__About this task__: With images removed, transcribe each record exactly as it appears.

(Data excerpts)
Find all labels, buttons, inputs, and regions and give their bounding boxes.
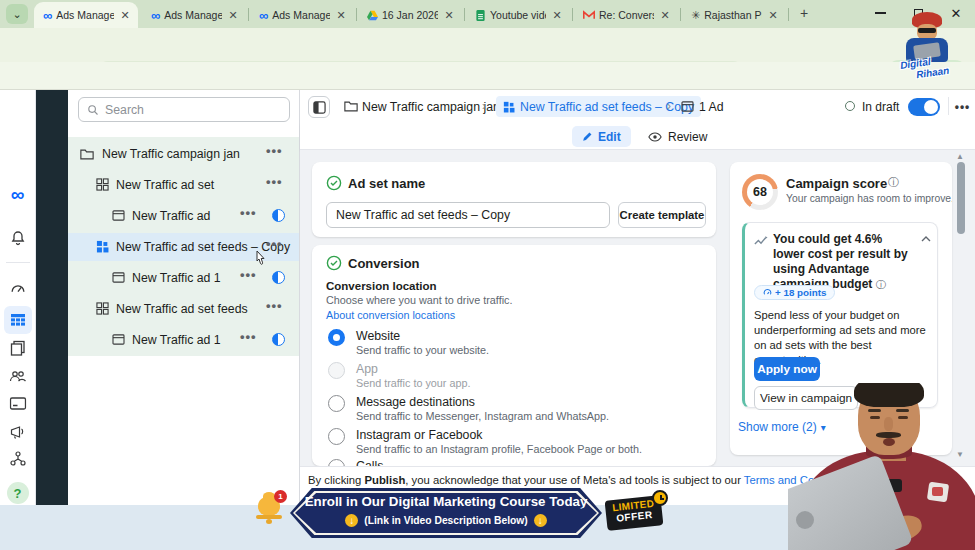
- banner-line2-row: ↓ (Link in Video Description Below) ↓: [290, 514, 602, 527]
- sheets-favicon-icon: [475, 10, 486, 21]
- rail-divider: [6, 262, 30, 263]
- presenter-eye: [898, 416, 908, 419]
- tree-row-adset[interactable]: New Traffic ad set feeds •••: [68, 295, 299, 323]
- tree-search-box[interactable]: Search: [78, 97, 290, 122]
- presenter-mouth: [883, 438, 895, 446]
- help-icon[interactable]: ?: [7, 482, 29, 504]
- ad-page-icon: [112, 272, 125, 283]
- tree-row-ad[interactable]: New Traffic ad 1 •••: [68, 264, 299, 292]
- tab-search-chevron-icon[interactable]: ⌄: [6, 4, 28, 24]
- about-conversion-link[interactable]: About conversion locations: [326, 309, 455, 321]
- create-template-button[interactable]: Create template: [618, 202, 706, 228]
- banner-bell: 1: [250, 490, 290, 536]
- assets-network-icon[interactable]: [9, 450, 26, 467]
- radio-instagram-facebook[interactable]: [328, 428, 345, 445]
- campaigns-table-icon: [10, 312, 26, 328]
- browser-tab[interactable]: Re: Conversati ✕: [574, 2, 678, 28]
- tree-row-adset[interactable]: New Traffic ad set •••: [68, 171, 299, 199]
- banner-line1: Enroll in Our Digital Marketing Course T…: [290, 494, 602, 509]
- ad-page-icon: [112, 210, 125, 221]
- radio-app[interactable]: [328, 362, 345, 379]
- tree-row-campaign[interactable]: New Traffic campaign jan •••: [68, 140, 299, 168]
- campaigns-active-highlight[interactable]: [4, 306, 32, 334]
- tree-row-label: New Traffic ad set feeds: [116, 302, 248, 316]
- browser-tab[interactable]: 16 Jan 2026 – ✕: [358, 2, 462, 28]
- score-value: 68: [753, 185, 767, 199]
- tab-title: Ads Manager: [56, 9, 114, 21]
- breadcrumb-campaign[interactable]: New Traffic campaign jan: [362, 100, 500, 114]
- browser-tab[interactable]: ∞ Ads Manager ✕: [34, 2, 138, 28]
- disclaimer-text: By clicking Publish, you acknowledge tha…: [308, 474, 856, 486]
- search-icon: [87, 104, 99, 116]
- audiences-icon[interactable]: [9, 368, 27, 384]
- panel-toggle-icon: [313, 101, 326, 114]
- adset-name-input[interactable]: [326, 202, 610, 228]
- draft-status-half-icon: [272, 209, 285, 222]
- tree-row-label: New Traffic ad 1: [132, 333, 221, 347]
- radio-message-destinations[interactable]: [328, 395, 345, 412]
- browser-tab[interactable]: ∞ Ads Manager ✕: [250, 2, 354, 28]
- breadcrumb-ad-count[interactable]: 1 Ad: [699, 100, 724, 114]
- row-more-menu[interactable]: •••: [240, 329, 257, 344]
- header-more-menu[interactable]: •••: [955, 96, 970, 118]
- new-tab-button[interactable]: +: [800, 5, 808, 21]
- meta-logo-icon[interactable]: ∞: [11, 184, 25, 206]
- tab-separator: [464, 8, 465, 21]
- header-divider: [948, 97, 949, 115]
- tab-review[interactable]: Review: [642, 126, 713, 147]
- browser-tab-strip: ⌄ ∞ Ads Manager ✕ ∞ Ads Manager ✕ ∞ Ads …: [0, 0, 975, 28]
- adset-grid-icon: [96, 302, 109, 315]
- publish-toggle[interactable]: [908, 98, 940, 116]
- billing-icon[interactable]: [9, 396, 26, 411]
- browser-tab[interactable]: ✳ Rajasthan PIN ✕: [682, 2, 786, 28]
- browser-tab[interactable]: ∞ Ads Manager ✕: [142, 2, 246, 28]
- notifications-bell-icon[interactable]: [10, 230, 26, 246]
- info-icon[interactable]: ⓘ: [876, 279, 886, 290]
- row-more-menu[interactable]: •••: [266, 174, 283, 189]
- meta-favicon-icon: ∞: [151, 8, 160, 23]
- tab-close-icon[interactable]: ✕: [766, 9, 780, 22]
- tab-title: Ads Manager: [272, 9, 330, 21]
- toggle-sidebar-button[interactable]: [308, 96, 330, 118]
- points-badge: + 18 points: [754, 285, 835, 300]
- tab-close-icon[interactable]: ✕: [442, 9, 456, 22]
- tab-close-icon[interactable]: ✕: [226, 9, 240, 22]
- row-more-menu[interactable]: •••: [240, 205, 257, 220]
- ads-megaphone-icon[interactable]: [9, 423, 26, 440]
- editor-dark-rail: ✕ ›: [36, 90, 68, 510]
- account-overview-icon[interactable]: [9, 280, 26, 297]
- presenter-webcam: [788, 383, 975, 550]
- radio-website[interactable]: [328, 329, 345, 346]
- presenter-hair: [854, 383, 924, 407]
- tab-close-icon[interactable]: ✕: [658, 9, 672, 22]
- info-icon[interactable]: ⓘ: [888, 175, 899, 190]
- tree-row-ad[interactable]: New Traffic ad 1 •••: [68, 326, 299, 354]
- edit-label: Edit: [598, 130, 621, 144]
- browser-tab[interactable]: Youtube video ✕: [466, 2, 570, 28]
- row-more-menu[interactable]: •••: [266, 236, 283, 251]
- tab-close-icon[interactable]: ✕: [334, 9, 348, 22]
- tree-row-ad[interactable]: New Traffic ad •••: [68, 202, 299, 230]
- meta-left-rail: ∞ ? ⚙: [0, 90, 36, 550]
- apply-now-button[interactable]: Apply now: [754, 357, 820, 381]
- ads-reporting-icon[interactable]: [10, 340, 26, 356]
- browser-toolbar: ← → adsmanager.facebook.com/adsmanager/m…: [0, 28, 975, 62]
- scrollbar-thumb[interactable]: [957, 162, 965, 234]
- tab-edit[interactable]: Edit: [572, 126, 631, 147]
- collapse-chevron-icon[interactable]: [921, 236, 931, 242]
- row-more-menu[interactable]: •••: [266, 143, 283, 158]
- adset-name-card: Ad set name Create template: [312, 162, 716, 237]
- laptop-logo: [796, 511, 814, 529]
- row-more-menu[interactable]: •••: [240, 267, 257, 282]
- radio-calls[interactable]: [328, 459, 345, 466]
- scroll-up-arrow[interactable]: ▲: [956, 152, 964, 161]
- score-gauge: 68: [742, 174, 778, 210]
- tab-separator: [788, 8, 789, 21]
- tab-close-icon[interactable]: ✕: [550, 9, 564, 22]
- row-more-menu[interactable]: •••: [266, 298, 283, 313]
- tab-close-icon[interactable]: ✕: [118, 9, 132, 22]
- adset-name-title: Ad set name: [348, 176, 425, 191]
- score-title: Campaign score: [786, 176, 887, 191]
- breadcrumb-chevron-icon: ›: [667, 99, 671, 113]
- tab-title: Ads Manager: [164, 9, 222, 21]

__Completed task__:
Find all labels, buttons, inputs, and regions and give their bounding boxes.
- banner-line2-row: ↓ (Link in Video Description Below) ↓: [290, 514, 602, 527]
- sheets-favicon-icon: [475, 10, 486, 21]
- rail-divider: [6, 262, 30, 263]
- presenter-eye: [898, 416, 908, 419]
- tree-row-adset[interactable]: New Traffic ad set feeds •••: [68, 295, 299, 323]
- tree-search-box[interactable]: Search: [78, 97, 290, 122]
- presenter-mouth: [883, 438, 895, 446]
- help-icon[interactable]: ?: [7, 482, 29, 504]
- ad-page-icon: [112, 272, 125, 283]
- tree-row-ad[interactable]: New Traffic ad 1 •••: [68, 264, 299, 292]
- tab-search-chevron-icon[interactable]: ⌄: [6, 4, 28, 24]
- about-conversion-link[interactable]: About conversion locations: [326, 309, 455, 321]
- create-template-button[interactable]: Create template: [618, 202, 706, 228]
- banner-bell: 1: [250, 490, 290, 536]
- assets-network-icon[interactable]: [9, 450, 26, 467]
- radio-instagram-facebook[interactable]: [328, 428, 345, 445]
- campaigns-table-icon: [10, 312, 26, 328]
- browser-tab[interactable]: Re: Conversati ✕: [574, 2, 678, 28]
- tree-row-adset[interactable]: New Traffic ad set •••: [68, 171, 299, 199]
- banner-line1: Enroll in Our Digital Marketing Course T…: [290, 494, 602, 509]
- ad-page-icon: [112, 210, 125, 221]
- radio-app[interactable]: [328, 362, 345, 379]
- tree-row-campaign[interactable]: New Traffic campaign jan •••: [68, 140, 299, 168]
- campaigns-active-highlight[interactable]: [4, 306, 32, 334]
- tree-row-label: New Traffic ad set feeds: [116, 302, 248, 316]
- browser-tab[interactable]: 16 Jan 2026 – ✕: [358, 2, 462, 28]
- score-value: 68: [753, 185, 767, 199]
- tab-title: Ads Manager: [56, 9, 114, 21]
- breadcrumb-campaign[interactable]: New Traffic campaign jan: [362, 100, 500, 114]
- browser-tab[interactable]: ∞ Ads Manager ✕: [34, 2, 138, 28]
- disclaimer-text: By clicking Publish, you acknowledge tha…: [308, 474, 856, 486]
- search-icon: [87, 104, 99, 116]
- audiences-icon[interactable]: [9, 368, 27, 384]
- panel-toggle-icon: [313, 101, 326, 114]
- adset-name-input[interactable]: [326, 202, 610, 228]
- draft-status-half-icon: [272, 209, 285, 222]
- tree-row-label: New Traffic ad 1: [132, 333, 221, 347]
- radio-message-destinations[interactable]: [328, 395, 345, 412]
- browser-tab[interactable]: ∞ Ads Manager ✕: [250, 2, 354, 28]
- breadcrumb-ad-count[interactable]: 1 Ad: [699, 100, 724, 114]
- row-more-menu[interactable]: •••: [240, 329, 257, 344]
- header-more-menu[interactable]: •••: [955, 96, 970, 118]
- new-tab-button[interactable]: +: [800, 5, 808, 21]
- meta-logo-icon[interactable]: ∞: [11, 184, 25, 206]
- tab-separator: [464, 8, 465, 21]
- header-divider: [948, 97, 949, 115]
- tab-review[interactable]: Review: [642, 126, 713, 147]
- browser-tab-strip: ⌄ ∞ Ads Manager ✕ ∞ Ads Manager ✕ ∞ Ads …: [0, 0, 975, 28]
- adset-grid-icon: [96, 302, 109, 315]
- publish-toggle[interactable]: [908, 98, 940, 116]
- billing-icon[interactable]: [9, 396, 26, 411]
- browser-tab[interactable]: ✳ Rajasthan PIN ✕: [682, 2, 786, 28]
- browser-tab[interactable]: ∞ Ads Manager ✕: [142, 2, 246, 28]
- notifications-bell-icon[interactable]: [10, 230, 26, 246]
- info-icon[interactable]: ⓘ: [876, 279, 886, 290]
- row-more-menu[interactable]: •••: [266, 174, 283, 189]
- meta-favicon-icon: ∞: [151, 8, 160, 23]
- tab-close-icon[interactable]: ✕: [766, 9, 780, 22]
- tab-title: Ads Manager: [272, 9, 330, 21]
- toggle-sidebar-button[interactable]: [308, 96, 330, 118]
- points-badge: + 18 points: [754, 285, 835, 300]
- tab-close-icon[interactable]: ✕: [442, 9, 456, 22]
- tab-close-icon[interactable]: ✕: [226, 9, 240, 22]
- row-more-menu[interactable]: •••: [240, 205, 257, 220]
- ads-megaphone-icon[interactable]: [9, 423, 26, 440]
- editor-dark-rail: ✕ ›: [36, 90, 68, 510]
- account-overview-icon[interactable]: [9, 280, 26, 297]
- presenter-webcam: [788, 383, 975, 550]
- radio-website[interactable]: [328, 329, 345, 346]
- presenter-hair: [854, 383, 924, 407]
- tab-close-icon[interactable]: ✕: [658, 9, 672, 22]
- info-icon[interactable]: ⓘ: [888, 175, 899, 190]
- tree-row-ad[interactable]: New Traffic ad 1 •••: [68, 326, 299, 354]
- edit-label: Edit: [598, 130, 621, 144]
- browser-tab[interactable]: Youtube video ✕: [466, 2, 570, 28]
- row-more-menu[interactable]: •••: [266, 236, 283, 251]
- tab-close-icon[interactable]: ✕: [334, 9, 348, 22]
- tree-row-ad[interactable]: New Traffic ad •••: [68, 202, 299, 230]
- meta-left-rail: ∞ ? ⚙: [0, 90, 36, 550]
- apply-now-button[interactable]: Apply now: [754, 357, 820, 381]
- ads-reporting-icon[interactable]: [10, 340, 26, 356]
- browser-toolbar: ← → adsmanager.facebook.com/adsmanager/m…: [0, 28, 975, 62]
- scrollbar-thumb[interactable]: [957, 162, 965, 234]
- tab-edit[interactable]: Edit: [572, 126, 631, 147]
- collapse-chevron-icon[interactable]: [921, 236, 931, 242]
- row-more-menu[interactable]: •••: [266, 143, 283, 158]
- adset-name-card: Ad set name Create template: [312, 162, 716, 237]
- laptop-logo: [796, 511, 814, 529]
- row-more-menu[interactable]: •••: [240, 267, 257, 282]
- radio-calls[interactable]: [328, 459, 345, 466]
- scroll-up-arrow[interactable]: ▲: [956, 152, 964, 161]
- score-gauge: 68: [742, 174, 778, 210]
- tab-separator: [788, 8, 789, 21]
- tab-close-icon[interactable]: ✕: [550, 9, 564, 22]
- row-more-menu[interactable]: •••: [266, 298, 283, 313]
- tab-close-icon[interactable]: ✕: [118, 9, 132, 22]
- adset-name-title: Ad set name: [348, 176, 425, 191]
- score-title: Campaign score: [786, 176, 887, 191]
- breadcrumb-chevron-icon: ›: [667, 99, 671, 113]
- tab-title: Ads Manager: [164, 9, 222, 21]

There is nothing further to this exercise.